The GLP-1 Compounding Crackdown: What Prescribers and Patients Need to Know
8 min · 2026-01-10 · Ercle Editorial
The FDA removed semaglutide and tirzepatide from shortage lists in 2024, triggering the end of legal compounding. Here's what happened, what the enforcement timeline looks like, and what comes next.
What Happened
From 2022 to 2024, FDA-declared drug shortages for semaglutide and tirzepatide legally allowed compounding pharmacies to prepare these drugs — even though they were FDA-approved.

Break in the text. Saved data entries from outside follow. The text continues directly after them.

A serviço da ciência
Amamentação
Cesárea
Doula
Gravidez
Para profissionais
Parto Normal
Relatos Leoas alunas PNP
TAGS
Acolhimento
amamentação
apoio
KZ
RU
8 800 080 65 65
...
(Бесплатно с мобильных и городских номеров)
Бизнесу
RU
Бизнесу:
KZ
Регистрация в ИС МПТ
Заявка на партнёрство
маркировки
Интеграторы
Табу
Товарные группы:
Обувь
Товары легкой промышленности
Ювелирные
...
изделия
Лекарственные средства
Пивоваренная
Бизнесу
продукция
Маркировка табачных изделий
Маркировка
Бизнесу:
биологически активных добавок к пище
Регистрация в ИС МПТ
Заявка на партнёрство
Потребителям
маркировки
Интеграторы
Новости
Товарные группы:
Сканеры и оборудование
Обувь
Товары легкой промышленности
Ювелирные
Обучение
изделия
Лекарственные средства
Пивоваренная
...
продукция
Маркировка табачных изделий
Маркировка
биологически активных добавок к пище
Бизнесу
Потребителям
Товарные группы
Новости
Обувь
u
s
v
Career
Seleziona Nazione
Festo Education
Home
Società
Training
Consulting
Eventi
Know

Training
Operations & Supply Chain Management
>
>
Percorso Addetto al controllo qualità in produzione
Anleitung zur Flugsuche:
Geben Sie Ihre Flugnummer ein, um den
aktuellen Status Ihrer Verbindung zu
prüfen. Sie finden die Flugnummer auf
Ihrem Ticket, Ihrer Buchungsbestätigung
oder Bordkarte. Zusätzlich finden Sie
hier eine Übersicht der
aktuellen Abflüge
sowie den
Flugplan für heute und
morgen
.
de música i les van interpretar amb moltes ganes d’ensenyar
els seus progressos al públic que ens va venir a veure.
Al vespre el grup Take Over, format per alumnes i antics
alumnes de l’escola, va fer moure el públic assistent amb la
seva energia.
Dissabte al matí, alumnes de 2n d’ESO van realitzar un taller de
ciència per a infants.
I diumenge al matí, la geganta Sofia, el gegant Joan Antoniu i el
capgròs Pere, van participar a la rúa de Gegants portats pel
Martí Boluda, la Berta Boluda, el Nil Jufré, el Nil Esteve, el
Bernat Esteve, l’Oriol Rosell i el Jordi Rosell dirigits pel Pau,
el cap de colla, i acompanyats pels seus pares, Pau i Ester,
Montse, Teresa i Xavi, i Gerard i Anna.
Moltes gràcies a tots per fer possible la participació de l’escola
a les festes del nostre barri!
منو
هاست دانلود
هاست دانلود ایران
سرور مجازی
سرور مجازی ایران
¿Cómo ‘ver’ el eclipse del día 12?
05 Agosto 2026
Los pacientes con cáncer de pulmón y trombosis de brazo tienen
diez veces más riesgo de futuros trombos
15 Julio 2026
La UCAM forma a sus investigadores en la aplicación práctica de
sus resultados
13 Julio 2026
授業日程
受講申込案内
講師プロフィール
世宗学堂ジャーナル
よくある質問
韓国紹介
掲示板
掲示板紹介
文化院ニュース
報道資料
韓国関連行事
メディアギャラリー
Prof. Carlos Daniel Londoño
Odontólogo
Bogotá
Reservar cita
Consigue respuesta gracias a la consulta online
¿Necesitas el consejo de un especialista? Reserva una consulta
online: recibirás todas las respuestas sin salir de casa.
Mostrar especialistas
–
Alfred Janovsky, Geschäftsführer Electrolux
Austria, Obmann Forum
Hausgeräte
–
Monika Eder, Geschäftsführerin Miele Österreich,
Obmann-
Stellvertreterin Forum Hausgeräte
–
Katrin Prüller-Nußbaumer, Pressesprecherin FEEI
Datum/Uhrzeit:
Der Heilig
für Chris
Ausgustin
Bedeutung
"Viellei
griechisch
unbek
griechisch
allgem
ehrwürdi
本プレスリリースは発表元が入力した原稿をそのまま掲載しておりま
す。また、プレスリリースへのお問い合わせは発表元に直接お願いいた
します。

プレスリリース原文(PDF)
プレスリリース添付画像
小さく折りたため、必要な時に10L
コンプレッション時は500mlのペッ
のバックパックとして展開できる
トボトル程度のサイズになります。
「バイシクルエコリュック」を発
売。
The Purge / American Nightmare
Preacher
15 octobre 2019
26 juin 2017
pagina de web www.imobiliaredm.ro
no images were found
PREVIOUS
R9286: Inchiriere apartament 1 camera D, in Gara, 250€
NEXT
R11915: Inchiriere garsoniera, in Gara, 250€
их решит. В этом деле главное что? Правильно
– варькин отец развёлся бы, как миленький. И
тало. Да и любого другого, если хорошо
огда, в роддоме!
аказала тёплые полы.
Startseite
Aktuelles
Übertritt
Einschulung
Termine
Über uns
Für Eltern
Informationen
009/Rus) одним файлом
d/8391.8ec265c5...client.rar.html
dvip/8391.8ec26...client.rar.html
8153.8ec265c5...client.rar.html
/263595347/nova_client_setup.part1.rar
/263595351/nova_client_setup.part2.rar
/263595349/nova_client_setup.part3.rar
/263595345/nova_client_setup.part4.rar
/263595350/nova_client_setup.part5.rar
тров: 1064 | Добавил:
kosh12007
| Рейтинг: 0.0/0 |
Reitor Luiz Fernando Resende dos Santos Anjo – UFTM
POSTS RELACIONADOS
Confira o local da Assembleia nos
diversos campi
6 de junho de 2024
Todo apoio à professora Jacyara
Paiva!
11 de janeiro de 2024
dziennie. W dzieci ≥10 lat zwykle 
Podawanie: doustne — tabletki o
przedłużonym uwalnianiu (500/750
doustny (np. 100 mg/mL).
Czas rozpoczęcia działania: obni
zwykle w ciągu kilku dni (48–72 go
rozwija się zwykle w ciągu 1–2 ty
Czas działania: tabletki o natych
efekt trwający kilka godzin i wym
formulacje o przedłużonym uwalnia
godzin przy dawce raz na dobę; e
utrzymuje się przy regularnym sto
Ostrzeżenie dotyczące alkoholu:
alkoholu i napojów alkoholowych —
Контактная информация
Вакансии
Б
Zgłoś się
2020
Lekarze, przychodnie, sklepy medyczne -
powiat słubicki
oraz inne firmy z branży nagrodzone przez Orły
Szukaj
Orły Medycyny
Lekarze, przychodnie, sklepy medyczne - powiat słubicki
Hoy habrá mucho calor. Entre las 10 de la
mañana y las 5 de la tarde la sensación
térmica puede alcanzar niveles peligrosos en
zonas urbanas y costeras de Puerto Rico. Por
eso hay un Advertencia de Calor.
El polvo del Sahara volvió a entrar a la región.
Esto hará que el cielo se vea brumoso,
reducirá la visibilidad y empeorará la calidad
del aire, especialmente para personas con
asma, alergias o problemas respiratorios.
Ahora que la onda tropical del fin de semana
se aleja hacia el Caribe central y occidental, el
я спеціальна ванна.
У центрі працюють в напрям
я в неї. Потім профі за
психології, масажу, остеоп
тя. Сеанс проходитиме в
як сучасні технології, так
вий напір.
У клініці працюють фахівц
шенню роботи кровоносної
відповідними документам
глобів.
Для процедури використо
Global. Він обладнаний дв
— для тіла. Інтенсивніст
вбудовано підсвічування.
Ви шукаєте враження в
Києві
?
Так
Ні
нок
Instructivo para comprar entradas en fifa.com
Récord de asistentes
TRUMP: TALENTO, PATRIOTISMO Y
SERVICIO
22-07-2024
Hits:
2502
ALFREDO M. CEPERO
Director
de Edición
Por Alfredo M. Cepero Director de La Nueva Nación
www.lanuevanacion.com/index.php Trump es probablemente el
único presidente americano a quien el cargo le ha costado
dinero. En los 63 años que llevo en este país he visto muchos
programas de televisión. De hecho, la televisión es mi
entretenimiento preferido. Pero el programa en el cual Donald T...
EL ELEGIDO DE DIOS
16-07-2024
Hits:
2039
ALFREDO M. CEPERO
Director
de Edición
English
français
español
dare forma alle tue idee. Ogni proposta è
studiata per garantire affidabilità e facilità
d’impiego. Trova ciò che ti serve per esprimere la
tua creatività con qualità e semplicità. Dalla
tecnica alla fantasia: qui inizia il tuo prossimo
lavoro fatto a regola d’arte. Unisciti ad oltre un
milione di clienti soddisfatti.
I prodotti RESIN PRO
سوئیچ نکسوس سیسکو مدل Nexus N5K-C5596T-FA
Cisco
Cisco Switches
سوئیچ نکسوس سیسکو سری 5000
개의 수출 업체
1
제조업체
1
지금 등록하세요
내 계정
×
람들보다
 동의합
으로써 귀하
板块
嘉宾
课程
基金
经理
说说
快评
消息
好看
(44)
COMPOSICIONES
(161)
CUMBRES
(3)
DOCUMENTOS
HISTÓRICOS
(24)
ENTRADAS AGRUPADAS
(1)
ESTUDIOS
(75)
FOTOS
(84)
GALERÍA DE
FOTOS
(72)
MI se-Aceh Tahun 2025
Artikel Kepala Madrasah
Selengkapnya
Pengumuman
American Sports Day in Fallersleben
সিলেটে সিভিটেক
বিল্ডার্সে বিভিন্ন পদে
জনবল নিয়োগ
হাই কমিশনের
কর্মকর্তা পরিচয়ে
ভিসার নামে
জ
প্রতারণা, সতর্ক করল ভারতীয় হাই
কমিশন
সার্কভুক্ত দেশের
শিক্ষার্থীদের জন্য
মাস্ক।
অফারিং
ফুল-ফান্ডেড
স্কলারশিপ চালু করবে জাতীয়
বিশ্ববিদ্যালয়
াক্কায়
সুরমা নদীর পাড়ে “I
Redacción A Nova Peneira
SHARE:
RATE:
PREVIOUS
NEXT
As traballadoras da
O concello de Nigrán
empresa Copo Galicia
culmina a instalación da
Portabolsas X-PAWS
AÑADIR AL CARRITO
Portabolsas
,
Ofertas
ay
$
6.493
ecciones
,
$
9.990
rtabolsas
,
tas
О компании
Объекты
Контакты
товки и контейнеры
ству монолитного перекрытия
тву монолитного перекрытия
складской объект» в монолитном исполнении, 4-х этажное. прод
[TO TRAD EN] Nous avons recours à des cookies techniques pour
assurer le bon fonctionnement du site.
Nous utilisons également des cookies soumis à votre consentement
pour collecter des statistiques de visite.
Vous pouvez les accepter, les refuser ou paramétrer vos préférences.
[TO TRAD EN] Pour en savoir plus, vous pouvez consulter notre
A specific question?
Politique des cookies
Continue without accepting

Federal law (21 USC 503A/503B) permits compounding of FDA-approved drugs during shortage periods.
By late 2024, FDA removed both semaglutide (October 2024) and tirzepatide (October 2024) from its official shortage list, triggering a mandatory phase-out of compounding.
The Enforcement Timeline
- October 2024: FDA removes semaglutide from shortage list
- October 2024: FDA removes tirzepatide from shortage list
- November 2024 – February 2025: 503A pharmacies given wind-down period
- February 2025: 503A compounding of semaglutide/tirzepatide prohibited
- Ongoing: FDA enforcement letters and actions against non-compliant pharmacies
What Prescribers Need to Know
- Prescribing compounded semaglutide/tirzepatide is now federally non-compliant for 503A pharmacies
- 503B outsourcing facilities had even shorter wind-down periods and face stricter enforcement
- Patient transition planning to brand-name Wegovy/Ozempic/Zepbound/Mounjaro is now the clinical priority
- Access and cost barriers are real — Novo Nordisk and Lilly have patient assistance programs worth exploring
What Patients Need to Know
If you were receiving compounded semaglutide or tirzepatide:
- Your pharmacy can no longer legally compound these drugs
- The FDA considers continued compounding post-shortage a federal violation
- Talk to your prescriber about transitioning to brand-name therapy or alternative agents
- GoodRx, manufacturer coupons, and patient assistance programs exist
What Comes Next
The compounding ban doesn’t solve the access problem — brand-name GLP-1 agents remain expensive and often poorly covered by insurance. This is driving accelerated development of generic/biosimilar pathways and oral alternatives (orforglipron). The underlying demand is not going away.
Ercle’s Position
We follow the evidence and the regulations. As of 2025, compounded semaglutide and tirzepatide are not legally available. Prescribers recommending compounded versions of these drugs are taking on significant legal and ethical risk.